» **Exercise details**: Using the entries below, show all lines with the string "Cloud".

:: Provided records

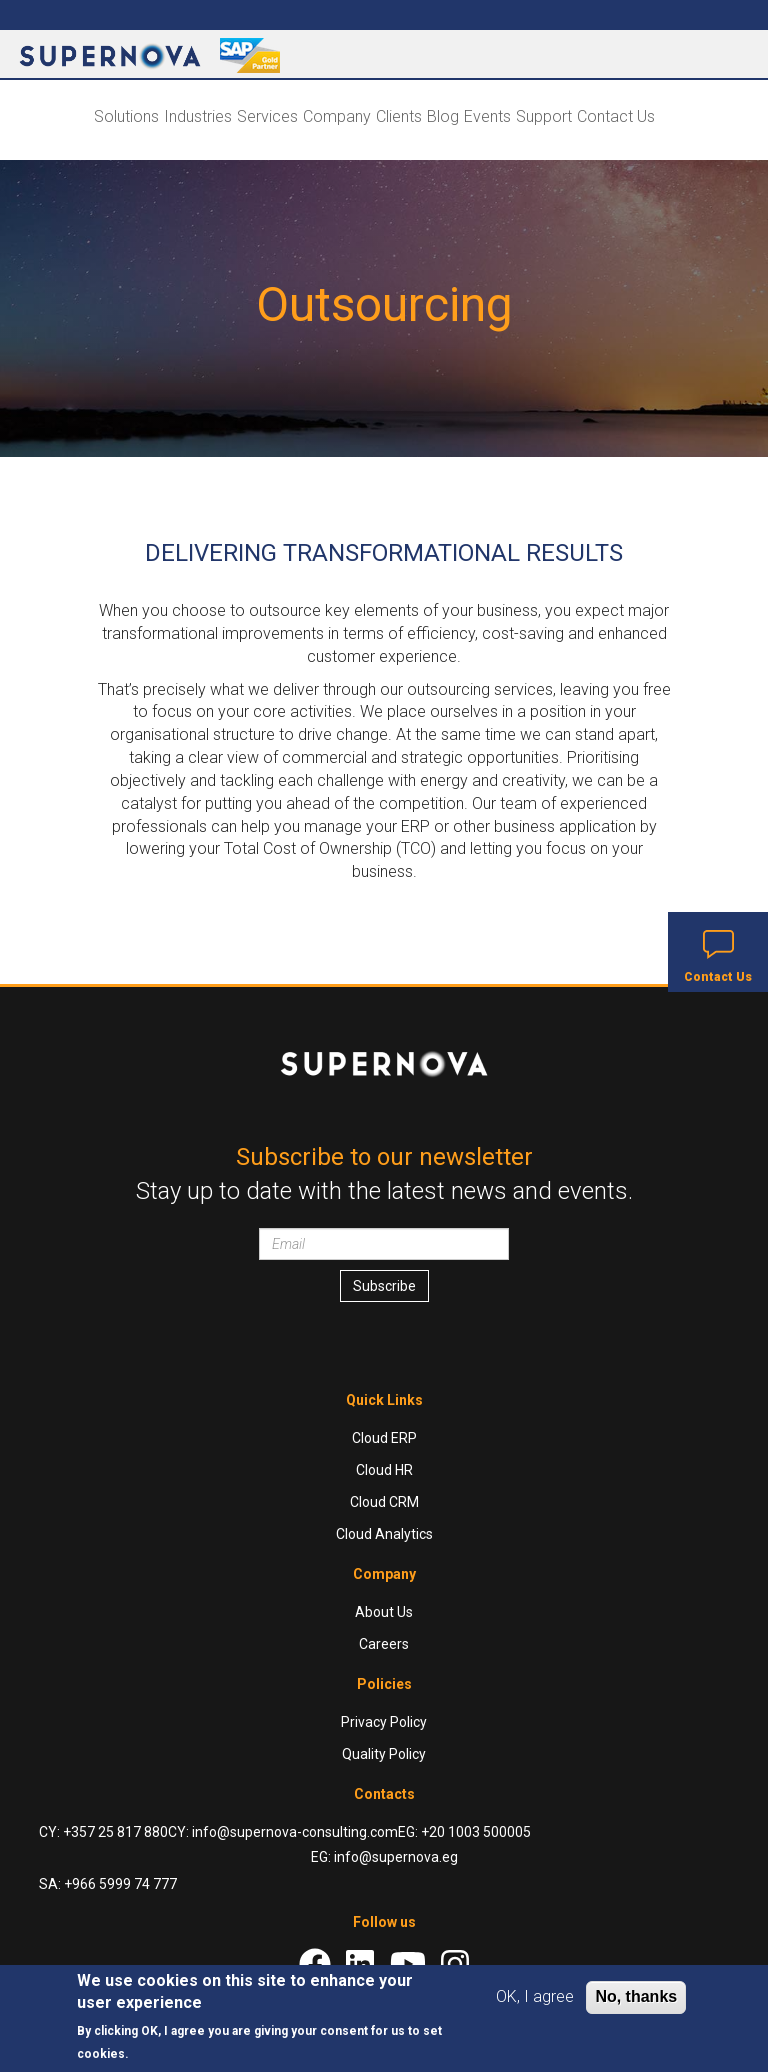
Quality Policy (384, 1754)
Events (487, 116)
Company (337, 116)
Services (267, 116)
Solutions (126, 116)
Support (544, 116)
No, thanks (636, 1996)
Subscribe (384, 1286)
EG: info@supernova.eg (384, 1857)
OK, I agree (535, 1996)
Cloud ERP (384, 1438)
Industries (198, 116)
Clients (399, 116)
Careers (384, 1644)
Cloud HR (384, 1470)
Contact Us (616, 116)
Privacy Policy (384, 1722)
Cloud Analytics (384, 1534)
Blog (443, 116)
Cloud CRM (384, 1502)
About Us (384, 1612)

::::
:: Provided records

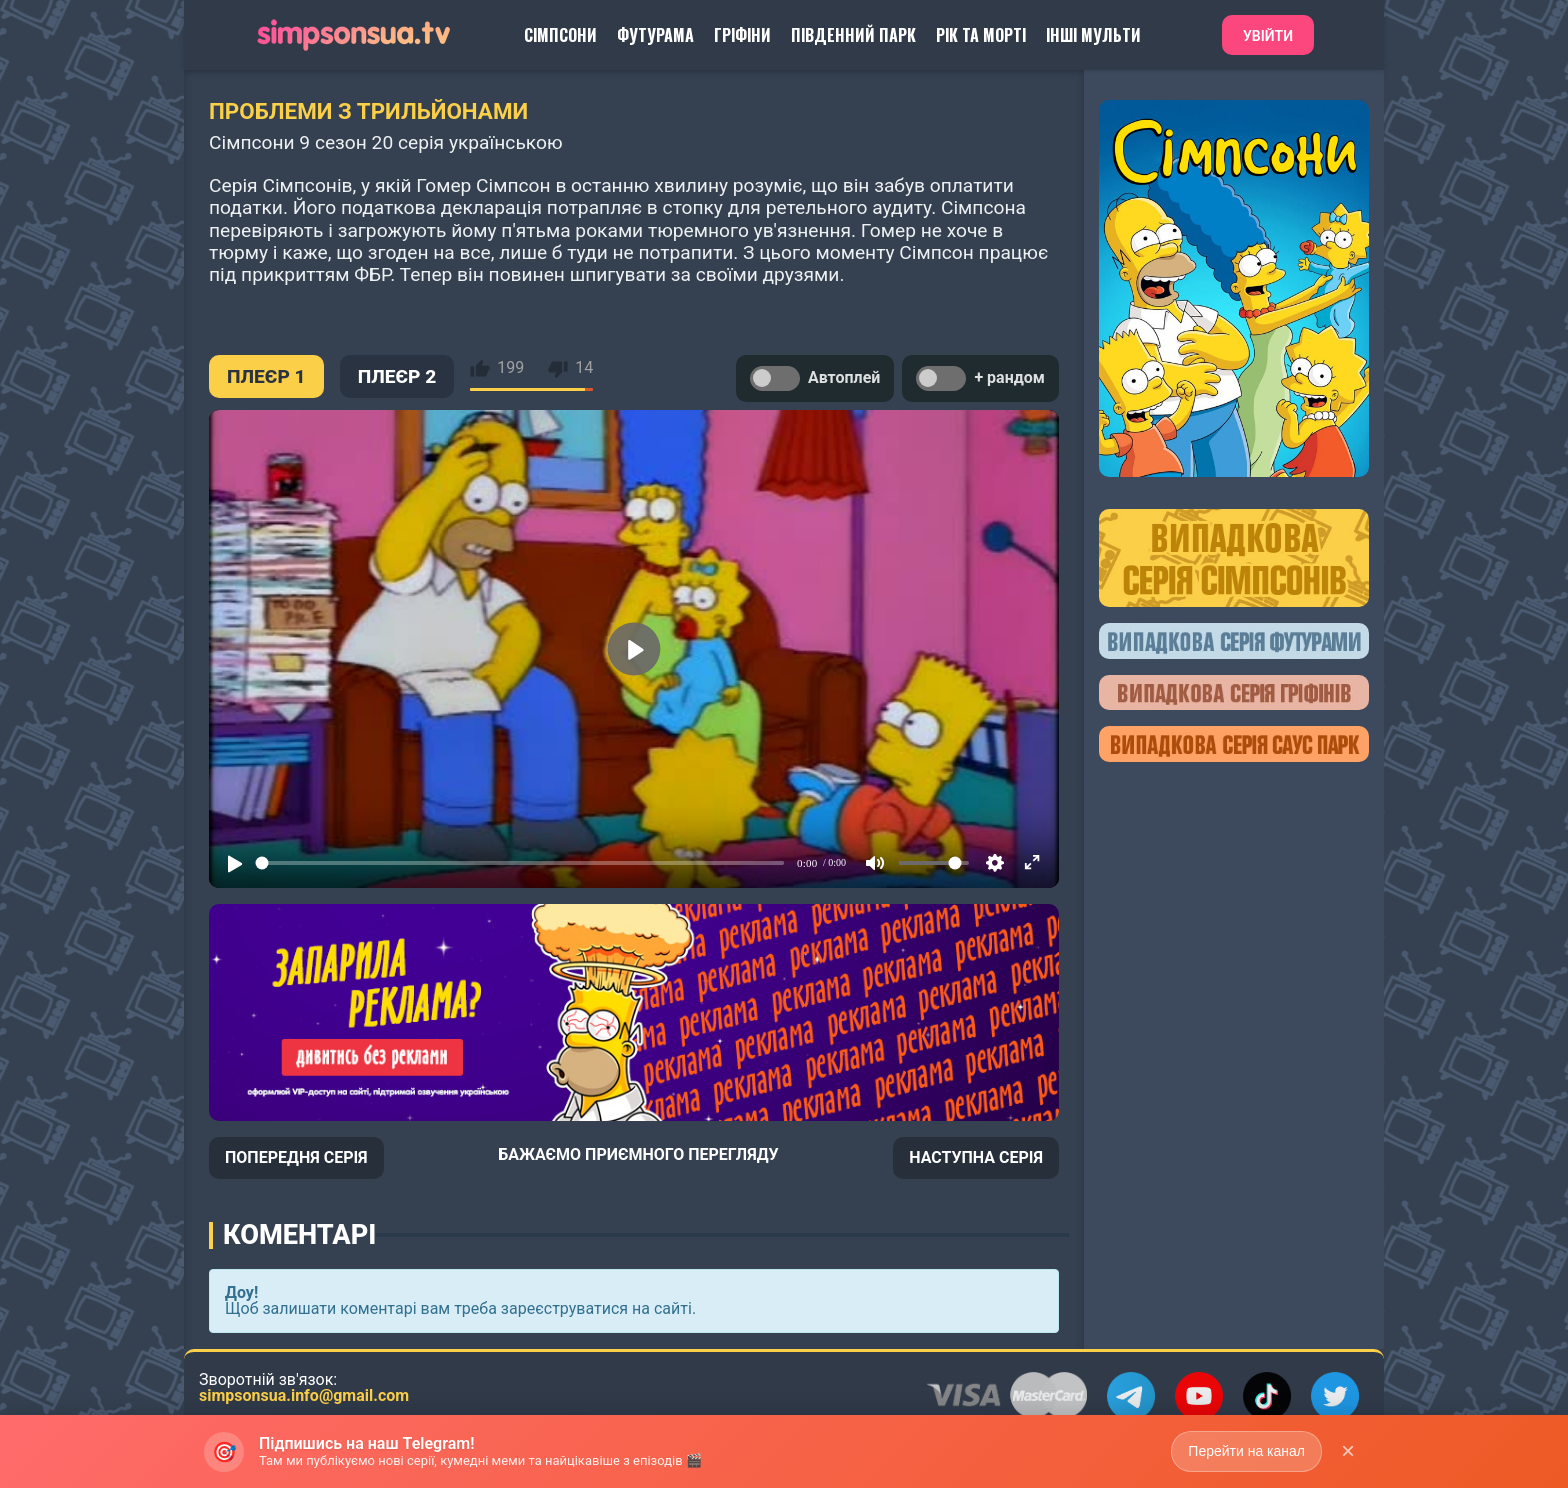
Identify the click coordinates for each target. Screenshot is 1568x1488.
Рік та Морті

::::

» **Solved problem**:
Cloud ERP (384, 1438)
Cloud HR (384, 1470)
Cloud Analytics (384, 1534)
Cloud CRM (384, 1502)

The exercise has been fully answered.